I was probably three or four years old when I opened the wrong Christmas gift — and it changed everything.
It was a magician’s kit. Sleek black box, mirrored sides, mysterious compartments. I didn’t know how it worked — I just knew it was magic. My heart exploded with excitement… for about three seconds. Then someone said, “Oh, wait, that’s not yours,” and swapped it for the right one: a book-on-tape about a giant named Gallagher who gets tied to the earth.
It was a good story. But it wasn’t magic.
That moment stuck.
Even now, I think of that black box more than I think of any of the toys I actually owned. It wasn’t the object, really — it was the possibility. The idea that someone, somewhere, knew how to do something that most of us didn’t. And if you were clever enough, patient enough, or curious enough, maybe you could learn.
Years later, in March of 1984, we were on a family trip to New Orleans. I would have been about ten. The city felt alive. There was a kind of magic just hanging in the air — street performers, jugglers, and music floating down from the balconies. I remember the smell of food in the air, people gathered around fountains, artists lining the sidewalks. It wasn’t like Indiana. It felt full of mystery, like anything could happen. It was the perfect place to stumble across a magic shop. My parents gave us each a chance to pick out a souvenir. I wanted a trick. A real one. One with a secret.
The magician working the shop had a ritual: you chose your trick, then stepped behind a black curtain so he could teach you how it worked. I think my brother chose the linking rings. I don’t remember what my sister picked.
But mine?
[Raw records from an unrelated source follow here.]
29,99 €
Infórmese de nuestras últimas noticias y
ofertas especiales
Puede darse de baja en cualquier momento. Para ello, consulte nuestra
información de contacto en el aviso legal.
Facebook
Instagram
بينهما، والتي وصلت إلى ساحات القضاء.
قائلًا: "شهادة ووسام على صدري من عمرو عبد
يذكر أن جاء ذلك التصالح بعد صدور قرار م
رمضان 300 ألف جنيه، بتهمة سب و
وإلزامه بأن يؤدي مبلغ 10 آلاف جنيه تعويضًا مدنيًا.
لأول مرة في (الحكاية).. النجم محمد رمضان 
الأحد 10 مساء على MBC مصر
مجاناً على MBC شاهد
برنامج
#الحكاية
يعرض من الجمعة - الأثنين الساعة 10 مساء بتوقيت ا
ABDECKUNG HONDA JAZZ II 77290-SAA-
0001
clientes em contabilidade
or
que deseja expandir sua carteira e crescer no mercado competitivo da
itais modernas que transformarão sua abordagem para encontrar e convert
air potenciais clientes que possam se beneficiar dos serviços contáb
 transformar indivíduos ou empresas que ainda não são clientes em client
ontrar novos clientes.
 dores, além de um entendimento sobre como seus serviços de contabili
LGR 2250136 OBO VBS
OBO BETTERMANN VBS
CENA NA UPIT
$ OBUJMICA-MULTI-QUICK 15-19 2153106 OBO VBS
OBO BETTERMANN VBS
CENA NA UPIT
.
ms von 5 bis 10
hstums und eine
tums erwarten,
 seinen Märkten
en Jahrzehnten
I remember now.
It was a coin shell trick — a large coin that had been carefully hollowed out to hide another coin inside. If you were sitting at a table with someone, you could casually tap the coin on your knee, just hard enough to pop the two pieces apart without making a sound. Then, when you brought your hand back up, it looked like the coin had split in two. One coin became two — clean, quiet, and impossible.
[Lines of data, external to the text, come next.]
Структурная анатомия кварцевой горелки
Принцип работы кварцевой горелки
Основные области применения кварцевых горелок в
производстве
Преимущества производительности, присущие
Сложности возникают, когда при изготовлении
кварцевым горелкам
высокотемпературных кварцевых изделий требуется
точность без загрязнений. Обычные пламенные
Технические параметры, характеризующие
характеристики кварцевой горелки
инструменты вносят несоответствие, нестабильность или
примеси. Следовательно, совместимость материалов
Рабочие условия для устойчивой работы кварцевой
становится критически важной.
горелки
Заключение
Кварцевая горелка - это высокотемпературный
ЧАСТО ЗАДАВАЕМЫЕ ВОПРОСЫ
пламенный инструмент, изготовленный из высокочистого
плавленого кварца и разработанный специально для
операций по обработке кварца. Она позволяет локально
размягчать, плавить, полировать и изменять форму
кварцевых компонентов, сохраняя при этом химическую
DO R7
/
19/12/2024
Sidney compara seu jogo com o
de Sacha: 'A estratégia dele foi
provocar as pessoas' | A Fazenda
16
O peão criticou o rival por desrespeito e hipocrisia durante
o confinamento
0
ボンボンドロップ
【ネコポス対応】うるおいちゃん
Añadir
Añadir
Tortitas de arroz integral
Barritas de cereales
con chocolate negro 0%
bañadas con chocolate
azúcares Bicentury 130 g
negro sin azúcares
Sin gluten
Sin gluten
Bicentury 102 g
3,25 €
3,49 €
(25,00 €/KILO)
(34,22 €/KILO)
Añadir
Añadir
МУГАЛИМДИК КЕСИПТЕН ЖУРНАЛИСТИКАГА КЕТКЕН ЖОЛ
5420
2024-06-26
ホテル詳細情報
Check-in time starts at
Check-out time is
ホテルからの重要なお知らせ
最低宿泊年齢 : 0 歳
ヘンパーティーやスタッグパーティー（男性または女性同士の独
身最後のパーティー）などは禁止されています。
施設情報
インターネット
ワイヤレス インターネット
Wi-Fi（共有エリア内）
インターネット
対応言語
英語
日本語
It was mechanical, but magical. I was hooked.
To this day, I still keep a deck of cards in my backpack, in my truck, sometimes even in my pocket. I don’t gamble. I don’t perform. But I shuffle. I practice. Sometimes I try to remember an old trick. Sometimes I just fan the deck across a table and think.
Magic, for me, was never about impressing other people. It was about figuring something out. I’ve always liked puzzles, illusions, anything with a solution that hides in plain sight. Magic felt like the intersection between art and engineering. You weren’t just building something. You were hiding something, too. You were designing an experience. And then stepping back to see if it worked.
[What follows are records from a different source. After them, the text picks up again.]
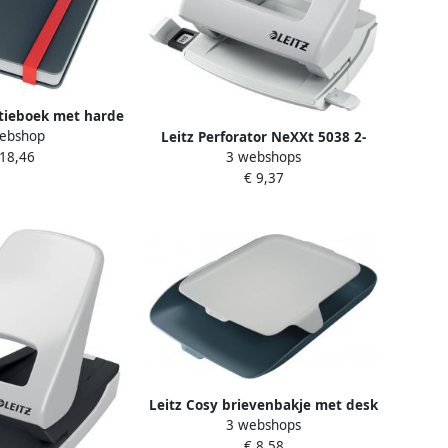
itieboek met harde
ebshop
Leitz Perforator NeXXt 5038 2-
A5 gelijnd grijs 5
3 webshops
 18,46
gaats 16vel grijs
tuks
€ 9,37
Leitz Cosy brievenbakje met desk
3 webshops
organiser grijs
€ 8,58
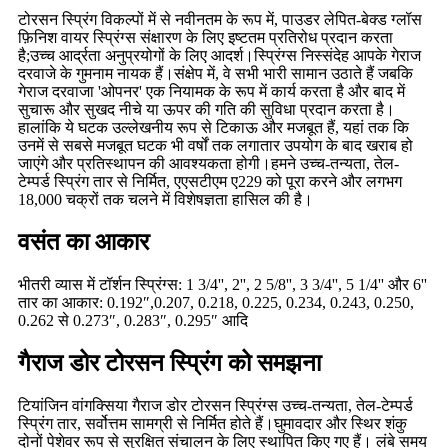
टोरसन स्प्रिंग विकल्पों में से नवीनतम के रूप में, पाउडर लेपित-बेक्ड ग्लॉस
फ़िनिश वायर स्प्रिंग्स संक्षारण के लिए इष्टतम प्रतिरोध प्रदान करता
है;उच्च आर्द्रता अनुप्रयोगों के लिए आदर्श।स्प्रिंग्स निस्संदेह आपके गेराज
दरवाजे के गुमनाम नायक हैं।संक्षेप में, वे सभी भारी सामान उठाते हैं जबकि
गेराज दरवाजा 'ओपनर' एक नियामक के रूप में कार्य करता है और बाद में
सुचारू और सुखद नीचे या ऊपर की गति की सुविधा प्रदान करता है।
हालांकि ये घटक उल्लेखनीय रूप से टिकाऊ और मजबूत हैं, यहां तक ​​कि
उनमें से सबसे मजबूत घटक भी वर्षों तक लगातार उपयोग के बाद खराब हो
जाएंगे और प्रतिस्थापन की आवश्यकता होगी।हमने उच्च-तन्यता, तेल-
टेम्पर्ड स्प्रिंग तार से निर्मित, एएसटीएम ए229 को पूरा करने और लगभग
18,000 चक्रों तक चलने में विशेषज्ञता हासिल की है।
वसंत का आकार
भीतरी व्यास में टॉर्शन स्प्रिंग्स: 1 3/4'', 2'', 2 5/8'', 3 3/4'', 5 1/4'' और 6''
तार का आकार: 0.192″,0.207, 0.218, 0.225, 0.234, 0.243, 0.250,
0.262 से 0.273″, 0.283″, 0.295″ आदि
गैराज डोर टोरसन स्प्रिंग को समझना
टियांजिन वांगक्सिया गैराज डोर टोरसन स्प्रिंग्स उच्च-तन्यता, तेल-टेम्पर्ड
स्प्रिंग तार, सर्वोत्तम सामग्री से निर्मित होते हैं।घुमावदार और स्थिर शंकु
दोनों पेशेवर रूप से सुरक्षित संचालन के लिए स्थापित किए गए हैं। लंबे समय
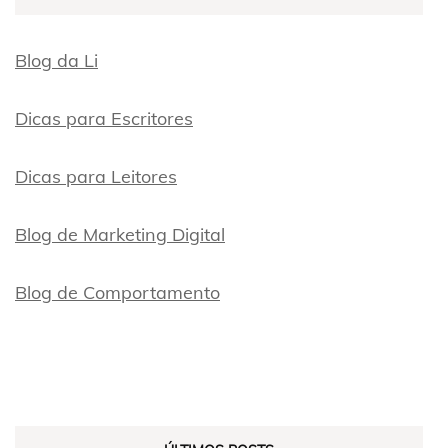
Blog da Li
Dicas para Escritores
Dicas para Leitores
Blog de Marketing Digital
Blog de Comportamento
As I got older, I never really pursued magic as a serious craft. I didn’t go pro. I didn’t join any clubs. I wasn’t the kind of kid who could master slight of hand in front of a mirror for hours. But I kept watching. I kept learning. I kept carrying that feeling.
And when I became a father, it came full circle.
On our family vacations to Naples, Florida, we always make a stop at Tin City, usually on our way to the Everglades along Tamiami Trail. It's one of those places that's been around forever. We grab shrimp baskets and ice cream, wander through the little souvenir shops, and without fail, stop into the magic shop tucked into the mini mall. We always like to stop in, see what the latest tricks are, and chat with the magician behind the counter for a minute. He’s always real nice, and it’s fun to hear what’s new in town. I remember when the kids were small, they were drawn to the gimmicky stuff, but as they’ve gotten older, they’re more interested in the serious tricks — the ones that take real practice. It’s just one of those memories I’ll always hold onto.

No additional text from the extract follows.